# Direct Fuel Injector Cleaning Service advice? Any other service recommendations at 66,000 mi?



## drumn_bass (Feb 24, 2014)

Hi guys. I searched around and found some threads, but I'm a dummy when it gets to engine stuff and I'm confused. I have a 2010 CC Sport, 65,500 miles. I drive about 8,000 miles a year and do my service at the dealership, while the car is under warranty, once a year. 

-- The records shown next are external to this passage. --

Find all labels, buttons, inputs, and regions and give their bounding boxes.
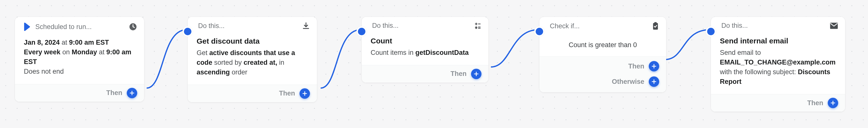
svg-rect-2 [654, 22, 657, 24]
input-port[interactable] [356, 26, 367, 37]
node-title: Count [371, 36, 479, 46]
workflow-node-condition[interactable]: Check if... Count is greater than 0 Then… [539, 17, 666, 92]
add-step-button[interactable] [828, 98, 838, 108]
node-head-label: Do this... [718, 22, 826, 30]
calculate-icon [474, 22, 482, 30]
node-description: Get active discounts that use a code sor… [197, 48, 308, 77]
schedule-line-2: Every week on Monday at 9:00 am EST [24, 47, 135, 67]
workflow-node-count[interactable]: Do this... Count Count items in getDisco… [362, 17, 489, 83]
email-icon [830, 22, 838, 29]
then-label: Then [451, 70, 467, 78]
add-otherwise-step-button[interactable] [649, 76, 659, 87]
clipboard-check-icon [652, 22, 659, 30]
workflow-node-send-email[interactable]: Do this... Send internal email Send emai… [711, 17, 845, 112]
clock-icon [129, 23, 137, 31]
node-title: Send internal email [720, 36, 836, 46]
then-label: Then [628, 62, 645, 70]
input-port[interactable] [534, 26, 545, 37]
then-label: Then [807, 99, 824, 107]
node-description: Send email to EMAIL_TO_CHANGE@example.co… [720, 48, 836, 87]
schedule-line-1: Jan 8, 2024 at 9:00 am EST [24, 38, 135, 47]
node-head-label: Check if... [546, 22, 648, 30]
add-step-button[interactable] [300, 88, 310, 99]
workflow-node-trigger[interactable]: Scheduled to run... Jan 8, 2024 at 9:00 … [15, 17, 144, 102]
add-step-button[interactable] [127, 88, 137, 98]
otherwise-label: Otherwise [612, 78, 644, 86]
download-icon [302, 22, 310, 30]
then-label: Then [279, 90, 295, 97]
schedule-line-3: Does not end [24, 67, 135, 76]
play-icon [22, 22, 32, 32]
input-port[interactable] [182, 26, 193, 37]
node-head-label: Do this... [195, 22, 299, 30]
node-head-label: Do this... [369, 22, 470, 30]
node-description: Count items in getDiscountData [371, 48, 479, 57]
workflow-canvas[interactable]: Scheduled to run... Jan 8, 2024 at 9:00 … [0, 0, 868, 128]
condition-expression: Count is greater than 0 [539, 34, 666, 56]
add-then-step-button[interactable] [649, 61, 659, 72]
node-head-label: Scheduled to run... [35, 23, 125, 31]
input-port[interactable] [706, 26, 716, 37]
workflow-node-get-discount-data[interactable]: Do this... Get discount data Get active … [188, 17, 317, 102]
node-title: Get discount data [197, 36, 308, 47]
then-label: Then [106, 89, 123, 97]
add-step-button[interactable] [471, 69, 482, 79]
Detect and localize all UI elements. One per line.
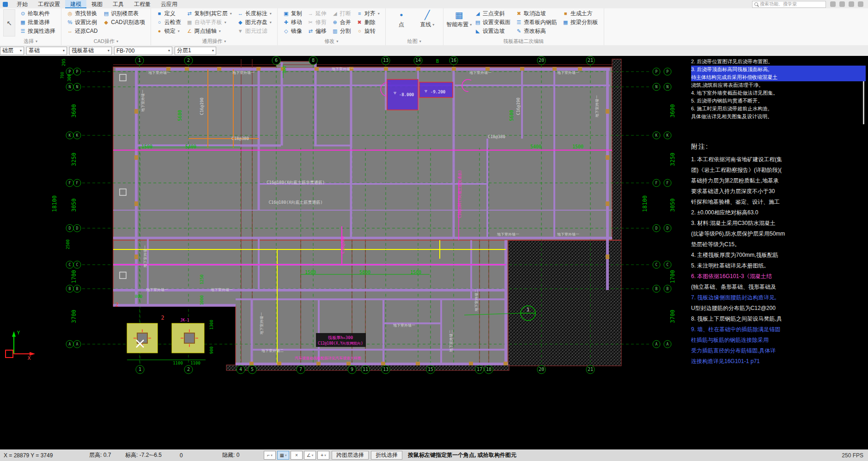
menu-tab-视图[interactable]: 视图 — [86, 0, 108, 8]
ribbon-button-两点辅轴[interactable]: ∠两点辅轴▾ — [184, 27, 234, 36]
legend-row[interactable]: 2. 后浇带位置图详见后浇带布置图。 — [691, 58, 866, 66]
chevron-down-icon: ▾ — [378, 12, 380, 16]
axis-bubble-label: F — [656, 181, 658, 185]
ribbon-button-查改标高[interactable]: ✎查改标高 — [514, 27, 559, 36]
legend-row[interactable]: 具体做法详见相关图集及设计说明。 — [691, 113, 866, 121]
ribbon-button-取消边坡[interactable]: ✖取消边坡 — [514, 9, 559, 18]
layer-dropdown-筏板基础[interactable]: 筏板基础▾ — [69, 47, 112, 55]
ribbon-button-锁定[interactable]: ●锁定▾ — [154, 27, 183, 36]
snap-mode-button-2[interactable]: × — [291, 451, 303, 460]
ribbon-button-还原CAD[interactable]: ↔还原CAD — [65, 27, 100, 36]
snap-mode-button-1[interactable]: ▦▾ — [277, 451, 289, 460]
识别楼层表-icon: ▤ — [103, 11, 109, 16]
axis-bubble-label: P — [76, 70, 79, 74]
ribbon-group-label[interactable]: 修改▾ — [281, 37, 382, 45]
ribbon-button-生成土方[interactable]: ■生成土方 — [560, 9, 601, 18]
ribbon-button-删除[interactable]: ✖删除 — [354, 18, 382, 27]
ribbon-group-label[interactable]: 绘图▾ — [389, 37, 440, 45]
ribbon-button-设置边坡[interactable]: ◣设置边坡 — [473, 27, 513, 36]
ribbon-button-旋转[interactable]: ○旋转 — [354, 27, 382, 36]
legend-row[interactable]: 4. 地下室外墙变截面处做法详见图集。 — [691, 89, 866, 97]
ribbon-group-label[interactable]: CAD操作▾ — [65, 37, 147, 45]
menu-tab-工程量[interactable]: 工程量 — [129, 0, 156, 8]
cad-label: 地下室外墙二 — [475, 289, 479, 311]
gear-icon[interactable] — [849, 1, 854, 7]
ribbon-button-复制[interactable]: ▣复制 — [281, 9, 304, 18]
ribbon-button-text: 点 — [399, 21, 404, 29]
ribbon-button-识别楼层表[interactable]: ▤识别楼层表 — [101, 9, 147, 18]
ribbon-button-点[interactable]: •点 — [389, 9, 414, 29]
layer-dropdown-FB-700[interactable]: FB-700▾ — [114, 47, 172, 55]
ribbon-group-label[interactable]: 通用操作▾ — [154, 37, 274, 45]
menu-tab-云应用[interactable]: 云应用 — [156, 0, 182, 8]
ribbon-button-长度标注[interactable]: ↔长度标注▾ — [235, 9, 274, 18]
search-box[interactable]: 搜索功能、搜学堂 — [752, 1, 826, 8]
ribbon-button-直线[interactable]: ╱直线▾ — [415, 9, 440, 29]
ribbon-button-移动[interactable]: ✚移动 — [281, 18, 304, 27]
ribbon-button-复制到其它层[interactable]: ⇄复制到其它层▾ — [184, 9, 234, 18]
图元存盘-icon: ◆ — [237, 20, 243, 25]
ribbon-button-合并[interactable]: ⊕合并 — [330, 18, 353, 27]
menu-tab-建模[interactable]: 建模 — [65, 0, 86, 8]
snap-mode-button-4[interactable]: +▾ — [317, 451, 329, 460]
对齐-icon: ≡ — [357, 11, 363, 16]
ribbon-column: ⇄复制到其它层▾▦自动平齐板▾∠两点辅轴▾ — [184, 9, 234, 36]
layer-dropdown-分层1[interactable]: 分层1▾ — [175, 47, 216, 55]
ribbon-button-对齐[interactable]: ≡对齐▾ — [354, 9, 382, 18]
axis-bubble-label: 6 — [275, 58, 278, 63]
bell-icon[interactable] — [830, 1, 836, 7]
toggle-跨图层选择[interactable]: 跨图层选择 — [332, 451, 369, 460]
ribbon-button-按属性选择[interactable]: ☰按属性选择 — [18, 27, 58, 36]
cad-label: ▽ — [394, 91, 396, 95]
cad-label: 3050 — [71, 199, 77, 212]
直线-icon: ╱ — [425, 11, 430, 19]
legend-row[interactable]: 浇筑,浇筑前应将表面清理干净。 — [691, 81, 866, 89]
snap-mode-button-0[interactable]: ⌐▾ — [264, 451, 276, 460]
ribbon-button-text: 定义 — [164, 10, 176, 18]
layer-dropdown-础层[interactable]: 础层▾ — [0, 47, 24, 55]
ribbon-button-text: 查改标高 — [524, 27, 546, 35]
ribbon-button-批量选择[interactable]: ▦批量选择 — [18, 18, 58, 27]
ribbon-button-镜像[interactable]: ◇镜像 — [281, 27, 304, 36]
ribbon-button-分割[interactable]: ▥分割 — [330, 27, 353, 36]
layer-dropdown-基础[interactable]: 基础▾ — [26, 47, 67, 55]
ribbon-button-图元存盘[interactable]: ◆图元存盘▾ — [235, 18, 274, 27]
cad-canvas[interactable]: 1268131416202112457911131517182021PPNNKK… — [0, 56, 868, 449]
menu-tab-开始[interactable]: 开始 — [12, 0, 33, 8]
ribbon-button-拾取构件[interactable]: ⊙拾取构件 — [18, 9, 58, 18]
select-tool-button[interactable]: ↖ — [3, 9, 15, 36]
independent-footings[interactable] — [127, 323, 204, 353]
ribbon-button-设置变截面[interactable]: ▤设置变截面 — [473, 18, 513, 27]
note-line: 连接构造详见16G101-1 p71 — [691, 356, 868, 367]
ribbon-button-查看板内钢筋[interactable]: ☰查看板内钢筋 — [514, 18, 559, 27]
ribbon-button-按梁分割板[interactable]: ▦按梁分割板 — [560, 18, 601, 27]
cad-label: 1500 — [410, 270, 421, 275]
menu-tab-工具[interactable]: 工具 — [108, 0, 129, 8]
修剪-icon: ✂ — [308, 20, 314, 25]
cad-label: 1300 — [210, 320, 214, 330]
user-icon[interactable] — [839, 1, 845, 7]
legend-row[interactable]: 待主体结构完成后采用补偿收缩混凝土 — [691, 73, 866, 81]
ribbon-button-智能布置[interactable]: ▦智能布置▾ — [447, 9, 472, 29]
ribbon-button-查找替换[interactable]: ◎查找替换 — [65, 9, 100, 18]
legend-row[interactable]: 6. 施工时采用后浇带超前止水构造, — [691, 105, 866, 113]
ribbon-button-设置比例[interactable]: %设置比例 — [65, 18, 100, 27]
ribbon-button-定义[interactable]: ■定义 — [154, 9, 183, 18]
云检查-icon: ○ — [157, 20, 163, 25]
cad-label: 3050 — [670, 199, 675, 212]
ribbon-button-偏移[interactable]: ⇄偏移 — [305, 27, 329, 36]
ribbon-group-label[interactable]: 选择▾ — [3, 37, 58, 45]
legend-row[interactable]: 3. 后浇带顶面标高同筏板顶面标高, — [691, 66, 866, 73]
axis-bubble-label: 5 — [251, 367, 254, 372]
点-icon: • — [400, 11, 403, 19]
snap-mode-button-3[interactable]: ∠▾ — [304, 451, 316, 460]
ribbon-group-label[interactable]: 筏板基础二次编辑 — [447, 37, 601, 45]
ribbon-button-三点变斜[interactable]: ◢三点变斜 — [473, 9, 513, 18]
ribbon-button-云检查[interactable]: ○云检查 — [154, 18, 183, 27]
menu-tab-工程设置[interactable]: 工程设置 — [33, 0, 65, 8]
toggle-折线选择[interactable]: 折线选择 — [371, 451, 402, 460]
ribbon-button-CAD识别选项[interactable]: ◆CAD识别选项 — [101, 18, 147, 27]
help-icon[interactable] — [858, 1, 863, 7]
legend-row[interactable]: 5. 后浇带内钢筋均贯通不断开。 — [691, 97, 866, 105]
ribbon-column: ◢打断⊕合并▥分割 — [330, 9, 353, 36]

All I know is that a dealer recommended a fuel injectors cleaning service during the last visit, almost a year ago, at that time I declined as I was doing a 60,000 mile service which was kind of expensive on its own. I'm scheduling a service appointment for the end of February, and this time around, I'm planning on doing break fluid flush and alignment, on top of oil change and other "factory required" services (basic things). I am also considering letting them do the fuel system cleaning service, however I see so many different views on the subject. People are talking about fuel additives, carbon deposits, ultrasonic cleaning and so on... many are saying it's a gimmick and modern cars don't need it unless there are issues with performance, that since it's not a service that manufacturer recommends, it must be pointless.

Which one is it? With DI engine, at 66,000 miles or so, is it a good idea to go ahead an do the service? They charge $120 for it, but it's not about the money, if it's something that can be useful, I will go for it, even if it's just a preventative service.

Any advice? And on that note, should I do anything else this time around? Power steering fluid flush? Are there any things I should ask them to check right before my warranty expires?

Thanks in advance.

d.


----------



## blue2turbo (Nov 23, 2009)

My main question is, what kind of Fuel Injection service are they doing for only $120? If they are going to try and run some type of cleaner through it, then no I would avoid it. It is common for the direct injected VW's (MINI's as well) to require the intake valves to be cleaned, but last I checked, the process required removing the intake manifold and cleaning the valves. Some use walnut blasting, other's use a cleaning solution and scrub. Down the line, if there is a large carbon buildup, I've read multiple stories and even witnessed with a friends car where it triggers the check engine light and it runs a little sluggish.

If you're bringing it in for service and they are only charging you $120 to remove the intake manifold and clean all the carbon buildup off the intake valves, I think that is a great deal and well worth the money at 66k miles. But if you're car isn't experiencing any problems, be sure to try and have them take before and after pictures as I've also heard stories of people getting charged and them not actually cleaning the carbon out.


----------



## BsickPassat (May 10, 2010)

drumn_bass said:


> Hi guys. I searched around and found some threads, but I'm a dummy when it gets to engine stuff and I'm confused. I have a 2010 CC Sport, 65,500 miles. I drive about 8,000 miles a year and do my service at the dealership, while the car is under warranty, once a year.
> 
> All I know is that a dealer recommended a fuel injectors cleaning service during the last visit, almost a year ago, at that time I declined as I was doing a 60,000 mile service which was kind of expensive on its own. I'm scheduling a service appointment for the end of February, and this time around, I'm planning on doing break fluid flush and alignment, on top of oil change and other "factory required" services (basic things). I am also considering letting them do the fuel system cleaning service, however I see so many different views on the subject. People are talking about fuel additives, carbon deposits, ultrasonic cleaning and so on... many are saying it's a gimmick and modern cars don't need it unless there are issues with performance, that since it's not a service that manufacturer recommends, it must be pointless.
> 
> ...


Clogged fuel injectors is bad, but imo, not worth the $120. 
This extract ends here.